··· INFORMATION PROVIDED ···
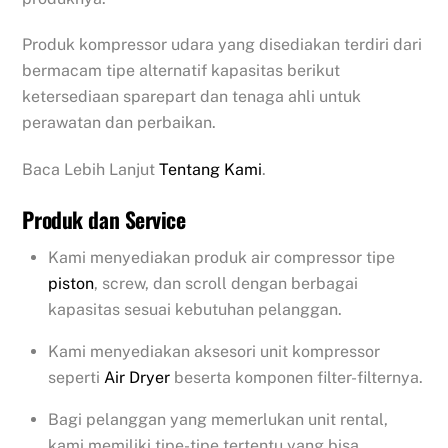
Produk kompressor udara yang disediakan terdiri dari
bermacam tipe alternatif kapasitas berikut
ketersediaan sparepart dan tenaga ahli untuk
perawatan dan perbaikan.
Baca Lebih Lanjut
Tentang Kami
.
Produk dan Service
Kami menyediakan produk air compressor tipe
piston
, screw, dan scroll dengan berbagai
kapasitas sesuai kebutuhan pelanggan.
Kami menyediakan aksesori unit kompressor
seperti
Air Dryer
beserta komponen filter-filternya.
Bagi pelanggan yang memerlukan unit rental,
kami memiliki tipe-tipe tertentu yang bisa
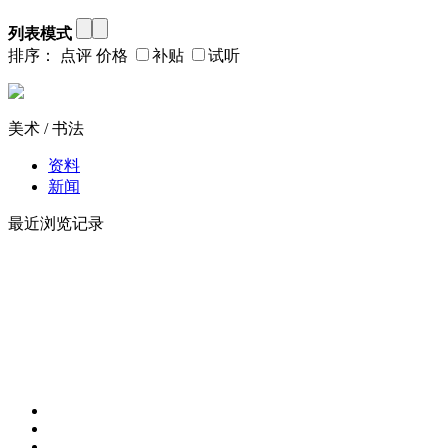
列表模式
排序：
点评
价格
补贴
试听
美术 / 书法
资料
新闻
最近浏览记录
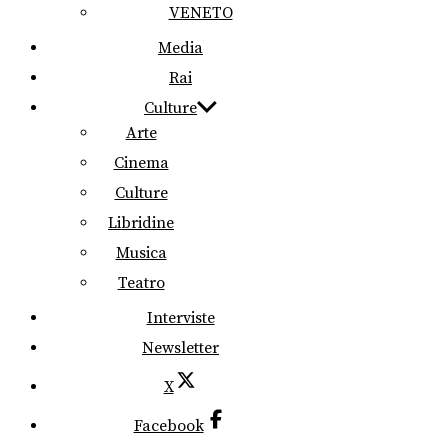
VENETO
Media
Rai
Culture
Arte
Cinema
Culture
Libridine
Musica
Teatro
Interviste
Newsletter
X
Facebook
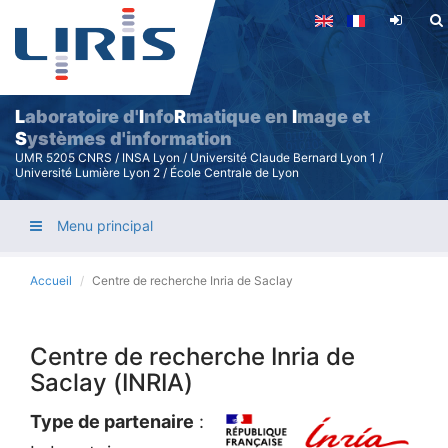
Aller
au
contenu
principal
L
aboratoire d'
I
nfo
R
matique en
I
mage et
S
ystèmes d'information
UMR 5205 CNRS / INSA Lyon / Université Claude Bernard Lyon 1 /
Université Lumière Lyon 2 / École Centrale de Lyon
Menu principal
Accueil
Centre de recherche Inria de Saclay
Centre de recherche Inria de
Saclay (INRIA)
Type de partenaire
:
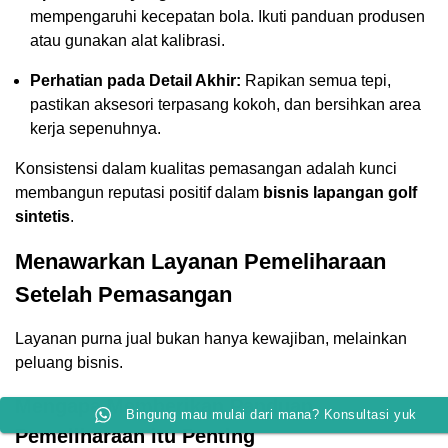
mempengaruhi kecepatan bola. Ikuti panduan produsen
atau gunakan alat kalibrasi.
Perhatian pada Detail Akhir:
Rapikan semua tepi,
pastikan aksesori terpasang kokoh, dan bersihkan area
kerja sepenuhnya.
Konsistensi dalam kualitas pemasangan adalah kunci
membangun reputasi positif dalam
bisnis lapangan golf
sintetis
.
Menawarkan Layanan Pemeliharaan
Setelah Pemasangan
Layanan purna jual bukan hanya kewajiban, melainkan
peluang bisnis.
Mengapa Memberikan Panduan
Bingung mau mulai dari mana? Konsultasi yuk
Pemeliharaan itu Penting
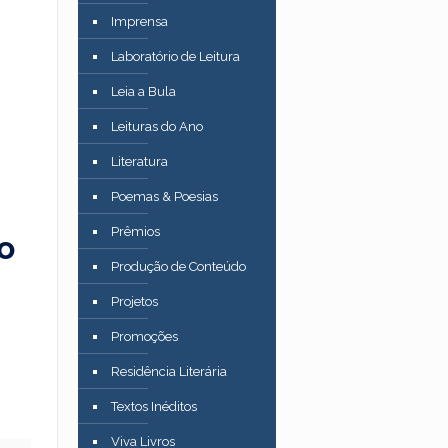
Imprensa
–
Laboratório de Leitura
Leia a Bula
Leituras do Ano
Literatura
Poemas & Poesias
Prêmios
o
Produção de Conteúdo
Projetos
Promoções
Residência Literária
Textos Inéditos
Viva Livros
···
Set down the entries word for word, omitting all pictures.

Produk kompressor udara yang disediakan terdiri dari
bermacam tipe alternatif kapasitas berikut
ketersediaan sparepart dan tenaga ahli untuk
perawatan dan perbaikan.
Baca Lebih Lanjut
Tentang Kami
.
Produk dan Service
Kami menyediakan produk air compressor tipe
piston
, screw, dan scroll dengan berbagai
kapasitas sesuai kebutuhan pelanggan.
Kami menyediakan aksesori unit kompressor
seperti
Air Dryer
beserta komponen filter-filternya.
Bagi pelanggan yang memerlukan unit rental,
kami memiliki tipe-tipe tertentu yang bisa
列表模式
排序：
点评
价格
补贴
试听
美术 / 书法
资料
新闻
最近浏览记录
VENETO
Media
Rai
Culture
Arte
Cinema
Culture
Libridine
Musica
Teatro
Interviste
Newsletter
X
Facebook
Aller
au
contenu
principal
L
aboratoire d'
I
nfo
R
matique en
I
mage et
S
ystèmes d'information
UMR 5205 CNRS / INSA Lyon / Université Claude Bernard Lyon 1 /
Université Lumière Lyon 2 / École Centrale de Lyon
Menu principal
Accueil
Centre de recherche Inria de Saclay
Centre de recherche Inria de
Saclay (INRIA)
Type de partenaire
:
mempengaruhi kecepatan bola. Ikuti panduan produsen
atau gunakan alat kalibrasi.
Perhatian pada Detail Akhir:
Rapikan semua tepi,
pastikan aksesori terpasang kokoh, dan bersihkan area
kerja sepenuhnya.
Konsistensi dalam kualitas pemasangan adalah kunci
membangun reputasi positif dalam
bisnis lapangan golf
sintetis
.
Menawarkan Layanan Pemeliharaan
Setelah Pemasangan
Layanan purna jual bukan hanya kewajiban, melainkan
peluang bisnis.
Mengapa Memberikan Panduan
Bingung mau mulai dari mana? Konsultasi yuk
Pemeliharaan itu Penting
Imprensa
–
Laboratório de Leitura
Leia a Bula
Leituras do Ano
Literatura
Poemas & Poesias
Prêmios
o
Produção de Conteúdo
Projetos
Promoções
Residência Literária
Textos Inéditos
Viva Livros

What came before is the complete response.